The following morning I spoke to a friend about
The Dance of Death
. He was an English acting student, one of my newly acquired school acquaintances. I was still under the spell of Olivier’s performance and spoke of it with worshipful effusiveness.
“My god,” I said. “What a great actor!”
“Yes,” he replied, with withering scorn. “He’s a great actor. A great 1945 actor.”

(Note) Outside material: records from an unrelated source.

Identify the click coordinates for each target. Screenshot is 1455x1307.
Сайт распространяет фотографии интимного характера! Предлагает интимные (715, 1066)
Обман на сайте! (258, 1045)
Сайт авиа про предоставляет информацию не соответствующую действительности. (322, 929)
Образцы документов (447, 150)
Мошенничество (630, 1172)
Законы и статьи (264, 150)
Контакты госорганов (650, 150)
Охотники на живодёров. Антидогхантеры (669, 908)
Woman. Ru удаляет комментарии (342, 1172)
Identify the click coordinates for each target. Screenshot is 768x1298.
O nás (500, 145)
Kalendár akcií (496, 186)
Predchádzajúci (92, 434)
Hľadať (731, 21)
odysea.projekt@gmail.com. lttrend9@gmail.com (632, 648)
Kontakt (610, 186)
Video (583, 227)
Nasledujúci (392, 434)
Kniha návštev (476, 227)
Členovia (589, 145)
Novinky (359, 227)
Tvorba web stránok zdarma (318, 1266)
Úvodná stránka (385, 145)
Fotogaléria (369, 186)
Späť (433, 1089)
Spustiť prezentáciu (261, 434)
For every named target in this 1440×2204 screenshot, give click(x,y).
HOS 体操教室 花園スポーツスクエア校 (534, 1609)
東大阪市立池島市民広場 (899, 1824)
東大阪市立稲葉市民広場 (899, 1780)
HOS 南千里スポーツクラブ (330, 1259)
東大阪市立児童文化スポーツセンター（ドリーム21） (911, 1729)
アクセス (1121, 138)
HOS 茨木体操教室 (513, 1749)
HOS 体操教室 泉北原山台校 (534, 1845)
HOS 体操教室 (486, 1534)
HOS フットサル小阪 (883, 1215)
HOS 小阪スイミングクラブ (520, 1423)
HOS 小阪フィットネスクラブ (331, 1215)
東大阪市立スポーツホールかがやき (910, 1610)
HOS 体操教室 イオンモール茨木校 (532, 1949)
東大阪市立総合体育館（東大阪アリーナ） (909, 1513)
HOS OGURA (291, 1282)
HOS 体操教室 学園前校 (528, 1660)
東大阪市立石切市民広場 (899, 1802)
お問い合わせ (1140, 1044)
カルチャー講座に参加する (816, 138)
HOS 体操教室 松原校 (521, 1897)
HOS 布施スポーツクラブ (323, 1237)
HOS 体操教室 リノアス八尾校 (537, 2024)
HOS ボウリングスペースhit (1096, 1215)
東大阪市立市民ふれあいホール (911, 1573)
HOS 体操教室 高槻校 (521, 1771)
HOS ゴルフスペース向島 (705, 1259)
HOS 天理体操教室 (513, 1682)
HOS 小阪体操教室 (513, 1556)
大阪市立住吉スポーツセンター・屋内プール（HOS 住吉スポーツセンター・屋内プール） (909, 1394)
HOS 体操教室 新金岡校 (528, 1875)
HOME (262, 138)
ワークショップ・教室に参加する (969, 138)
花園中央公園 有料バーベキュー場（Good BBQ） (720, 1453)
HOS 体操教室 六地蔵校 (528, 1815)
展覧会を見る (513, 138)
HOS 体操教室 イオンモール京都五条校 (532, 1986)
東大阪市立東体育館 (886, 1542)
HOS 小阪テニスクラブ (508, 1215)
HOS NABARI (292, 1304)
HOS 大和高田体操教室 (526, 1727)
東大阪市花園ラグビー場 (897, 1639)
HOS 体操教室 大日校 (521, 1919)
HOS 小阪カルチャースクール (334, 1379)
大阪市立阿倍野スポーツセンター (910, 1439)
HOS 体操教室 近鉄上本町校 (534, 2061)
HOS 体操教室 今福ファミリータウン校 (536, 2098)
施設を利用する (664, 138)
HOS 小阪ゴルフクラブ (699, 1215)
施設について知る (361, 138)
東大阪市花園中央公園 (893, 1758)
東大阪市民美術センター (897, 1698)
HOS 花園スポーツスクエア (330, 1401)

What was this? Was my new hero old hat? It was my first insight into the fact that, between English and American actors, the grass is often greener on the other side of the pond. I had traveled to London to study acting, pricked on by the sense that classical English acting was the high-water mark in English-speaking theater. I would soon learn a surprising truth: I came from America, home to an acting tradition that my new English friends envied, to an even greater degree than I envied theirs. In days to come, I myself would lose patience with the decorous manners of the English stage (and even tire of Olivier’s bag of tricks). But for now, it was everything I wanted. In West End playhouses I was gorging myself on a steady diet of plays, like so many sausages in the pubs of southwest London. And in the classrooms and studios of my new school, I was learning how the sausages were made.